Sous la présidence de Goodluck Jonathan, on se souvient d’ailleurs que le discours politico-diplomatique dominant était d’attirer l’attention, non seulement de ces pays, mais aussi de la France dont ils font partie du pré carré, sur le caractère régional de cette menace. Le ministère nigérian de l’information de l’époque l’a clairement martelé, en février 2014, à la veille d’une visite à Abuja du Président François Hollande : L’insurrection de Boko Haram pourrait devenir « un problème majeur pour la France, pour les intérêts occidentaux en Afrique de l’Ouest »[Propos rapportés par une dépêche de l’AFP du 25 janvier 2014]. Cet avertissement n’avait pas été pris très au sérieux dans l’immédiat, aussi bien par la France, dont l’engagement contre Boko Haram n’est jamais allé au-delà des déclarations solennelles de ses dirigeants, que par les pays voisins du Nigéria, notamment le Niger et le Tchad, dont les dirigeants, bien que conscients des conséquences socioéconomiques prévisibles de cette insurrection, pouvaient encore considérer cette menace comme plutôt virtuelle. C’est sans doute d’ailleurs la raison pour laquelle les dirigeants de ces deux pays n’avaient pas hésité à retirer du Nigeria, courant novembre 2014, leurs contingents militaires engagés depuis 1998 dans la force multinationale (MNJP) chargée de combattre le trafic d’armes et toutes formes de banditisme dans le bassin du lac Tchad. Cette force multinationale était constituée des éléments issus des forces armées du Tchad, du Nigeria et du Niger ; elle avait réussi, pendant plusieurs années, à préserver un climat de sécurité relative dans le lit du lac Tchad[L’idée de créer cette force multinationale, dénommée au départ patrouille mixte, a été lancée en novembre 1984 lors d’une réunion de la Commission du bassin du lac Tchad à Maiduguri au Niger ; elle a été relancée 10 ans plus tard au cours d’une autre réunion de l’organisation tenue à Maiduguri du 10 au 13 novembre 1994.].
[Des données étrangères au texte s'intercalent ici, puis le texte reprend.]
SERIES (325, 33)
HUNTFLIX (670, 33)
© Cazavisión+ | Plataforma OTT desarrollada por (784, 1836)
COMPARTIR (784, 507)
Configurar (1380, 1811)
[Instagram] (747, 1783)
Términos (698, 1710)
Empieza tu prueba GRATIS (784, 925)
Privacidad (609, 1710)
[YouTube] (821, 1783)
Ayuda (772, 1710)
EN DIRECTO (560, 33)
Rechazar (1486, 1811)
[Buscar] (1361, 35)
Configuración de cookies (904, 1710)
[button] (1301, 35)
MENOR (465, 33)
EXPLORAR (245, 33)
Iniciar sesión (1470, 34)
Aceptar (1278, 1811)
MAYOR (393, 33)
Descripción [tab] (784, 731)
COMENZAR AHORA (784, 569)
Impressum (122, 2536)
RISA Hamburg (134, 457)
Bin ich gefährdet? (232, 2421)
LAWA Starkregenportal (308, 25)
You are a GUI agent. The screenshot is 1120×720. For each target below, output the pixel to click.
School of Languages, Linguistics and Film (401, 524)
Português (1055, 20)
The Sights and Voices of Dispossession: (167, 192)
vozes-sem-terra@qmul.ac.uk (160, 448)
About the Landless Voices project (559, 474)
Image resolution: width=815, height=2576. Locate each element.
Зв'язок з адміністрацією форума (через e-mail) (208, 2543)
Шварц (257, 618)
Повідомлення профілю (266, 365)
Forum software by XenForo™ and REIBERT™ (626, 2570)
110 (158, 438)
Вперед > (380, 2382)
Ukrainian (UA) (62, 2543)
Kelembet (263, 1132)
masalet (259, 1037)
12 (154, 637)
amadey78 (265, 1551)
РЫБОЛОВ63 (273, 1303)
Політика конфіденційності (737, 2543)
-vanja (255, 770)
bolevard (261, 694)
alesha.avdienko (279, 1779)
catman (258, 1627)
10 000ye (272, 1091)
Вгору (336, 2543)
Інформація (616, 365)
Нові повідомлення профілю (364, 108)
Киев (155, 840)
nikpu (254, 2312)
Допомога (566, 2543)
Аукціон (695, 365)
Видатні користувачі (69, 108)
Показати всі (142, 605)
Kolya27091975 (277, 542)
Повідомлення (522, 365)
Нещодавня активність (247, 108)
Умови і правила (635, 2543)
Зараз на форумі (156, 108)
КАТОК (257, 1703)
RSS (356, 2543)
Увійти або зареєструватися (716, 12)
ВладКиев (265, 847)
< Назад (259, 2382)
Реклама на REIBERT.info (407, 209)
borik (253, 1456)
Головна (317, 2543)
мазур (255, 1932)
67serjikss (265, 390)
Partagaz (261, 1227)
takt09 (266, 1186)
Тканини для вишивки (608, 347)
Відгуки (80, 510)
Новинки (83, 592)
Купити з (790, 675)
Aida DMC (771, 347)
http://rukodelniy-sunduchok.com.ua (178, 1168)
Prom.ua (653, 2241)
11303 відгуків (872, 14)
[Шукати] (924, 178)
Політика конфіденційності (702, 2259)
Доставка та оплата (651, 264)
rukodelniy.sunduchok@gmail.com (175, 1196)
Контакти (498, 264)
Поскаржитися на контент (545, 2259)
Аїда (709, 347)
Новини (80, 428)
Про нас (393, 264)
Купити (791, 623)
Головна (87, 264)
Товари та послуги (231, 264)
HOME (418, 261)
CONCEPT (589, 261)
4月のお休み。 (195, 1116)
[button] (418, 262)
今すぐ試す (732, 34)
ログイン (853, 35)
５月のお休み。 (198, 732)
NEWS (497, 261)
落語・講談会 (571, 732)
Après la dislocation de fait de cette force multinationale, avec le retrait successif du contingent tchadien et du contingent nigérien, il a été facile pour les insurgés de Boko Haram de prendre, en janvier 2015, le contrôle de la ville de Baga au Nigeria, qui en abritait le quartier général. Les informations diffusées par les médias internationaux indiquent que l’attaque de Boko Haram contre la ville de Baga a été l’une des plus meurtrières jamais enregistrées[Un rapport d’Amnesty International donne le chiffre de 2000 morts] ; elle a permis à Boko Haram d’occuper une position stratégique dans le bassin du lac Tchad et de prendre possession d’une quantité impressionnante d’armements laissés sur place par une armée nigériane en déroute. C’est seulement après ce tragique évènement que les pays voisins du Nigeria ont pris véritablement conscience de l’ampleur de la menace que représente Boko Haram pour eux ; et cette prise de conscience s’est traduite par la tenue à Niamey d’une réunion des pays membres de la Commission du Bassin du Lac Tchad au cours de laquelle il avait été décidé de créer une force multinationale mixte composée de 8000 soldats. Les pays francophones voisins du Nigeria, notamment le Niger, le Tchad, le Cameroun et le Benin, s’étaient découvert une nouvelle vocation, celle de mobiliser la communauté internationale pour tenter de sauver leur grand voisin et endiguer une menace djihadiste déjà à leurs portes.

Quelques jours après la réunion de Niamey, l’entrée officielle de ces pays francophones en guerre contre Boko Haram a été annoncée à Ndjamena où, à la demande du Président Idriss Deby qui était jusque-là médiateur pour la libération des filles de Chibok, le parlement avait autorisé l’envoi de l’armée tchadienne au Cameroun puis au Nigeria. La première attaque de Boko-Haram au Niger est intervenue le 6 février 2015 à Bosso ; elle a été fermement écrasée grâce aux efforts conjugués des armées tchadienne et nigérienne. En mars 2015, les deux armées ont décidé de mener une grande offensive sur le territoire nigérian avec l’aval des autorités d’Abuja, soucieuses de remporter au moins quelques victoires militaires significatives contre Boko Haram, avant la tenue d’un double scrutin décisif pour la survie politique du régime du Président Goodluck Jonathan. Cette offensive a permis aux deux armées de reprendre, en un temps record, la plupart des villes nigérianes situées le long de la frontière avec le Niger ; mais, quelques temps seulement après la défaite électorale de Goodluck Jonathan, battu par un ancien général à la retraite connu pour son intégrité et son patriotisme, les armées tchadienne et nigérienne se sont retirées du territoire nigérian, au grand bonheur de Boko Haram qui s’est empressé de reprendre ses positions. Les autorités nigériennes et tchadiennes considèrent aujourd’hui que cette décision de retrait fut une erreur monumentale ; elles se disent déterminées à rééditer au cours des prochains jours leur exploit de mars 2015 en envoyant leurs troupes combattre Boko-Haram sur le territoire nigérian, avec ou sans l’aide de la communauté internationale.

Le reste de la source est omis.